Long-term motivation depends on more than a strong first impression. Learners are more likely to persist when learning connects to identity, when they can reflect on progress, and when course design supports resilience during setbacks.

In this course, you will learn how to design for sustained motivation through identity, reflection, and resilience. The course focuses on helping learners see themselves as capable participants, notice their own growth, and stay engaged over time through supportive design choices.

Syllabus

Module 1: Fostering Long-Term Motivation Through Identity, Reflection, and Resilience
  • Design identity-affirming features that help learners internalize positive roles and see themselves as capable, evolving participants in the learning journey.
  • Develop learner-facing reflection and self-regulation tools that support long-term motivation by reinforcing progress, resilience, and ownership.
  • Synthesize motivational design strategies across all units to build a personalized, context-aware roadmap for sustaining engagement, identity, and autonomy in real-world EdTech contexts.

Meet the instructor

Dr.

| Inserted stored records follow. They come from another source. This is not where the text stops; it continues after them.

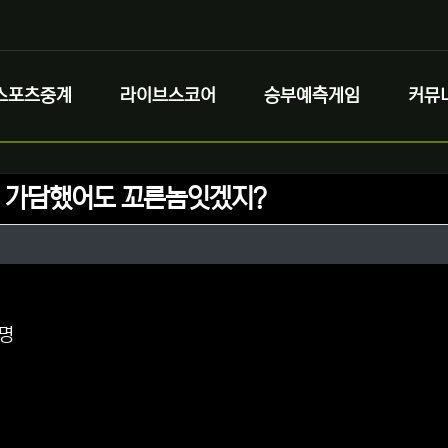
스포츠중계
라이브스코어
승부예측게임
커뮤
명 가담했어도 꼬른놈잇겠지?
정보
정보
댓글
0명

Amy Ogan

Dr. Amy Ogan

Associate Professor of Learning Sciences
Carnegie Mellon University

Amy Ogan is the Director of the Learning Science for Innovators program and a Professor in Carnegie Mellon University’s Human-Computer Interaction Institute, with a courtesy appointment at CMU-Africa. Her research sits at the intersection of human-computer interaction, learning science, and educational technology, with a focus on designing learning experiences that are more engaging and effective. She has conducted field research on the deployment of educational technology across five continents. She has been named a Jacobs Foundation CRISP Fellow, World Economic Forum Young Scientist, and Rising Star in EECS by MIT. She has received the McCandless Chair, the Moran Professorship in Learning Science, the 2024 SIGCHI Societal Impact Award, and numerous best paper awards. Before Carnegie Mellon, she was a visiting researcher at USC’s Institute for Creative Technologies and the Pontificia Universidad Católica de Chile. Her research is supported by the Mastercard Foundation, National Science Foundation, Google, McDonnell Foundation, and Jacobs Foundation.